== EXERCISE PROMPT ==
Look through the material below and give the number of lines where the string "kita" appears, without any other words.

== INFORMATION SUPPLIED ==
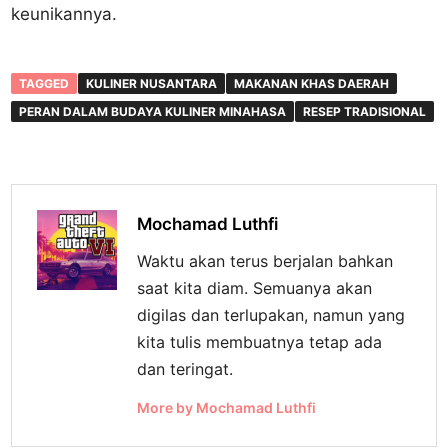
keunikannya.
TAGGED
KULINER NUSANTARA
MAKANAN KHAS DAERAH
PERAN DALAM BUDAYA KULINER MINAHASA
RESEP TRADISIONAL
Mochamad Luthfi
Waktu akan terus berjalan bahkan
saat kita diam. Semuanya akan
digilas dan terlupakan, namun yang
kita tulis membuatnya tetap ada
dan teringat.
More by Mochamad Luthfi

== YOUR RESPONSE ==
2